**INSTRUCTIONS FOR THE TASK:** Make an exact copy of every entry, leaving the pictures out.

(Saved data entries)
==========

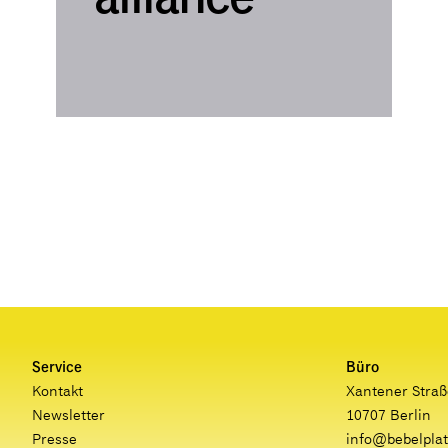
Service
Büro
Kontakt
Xantener Straß
Newsletter
10707 Berlin
Presse
info@bebelplat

==========

**RESULT BELOW:**
Service
Büro
Kontakt
Xantener Straß
Newsletter
10707 Berlin
Presse
info@bebelplat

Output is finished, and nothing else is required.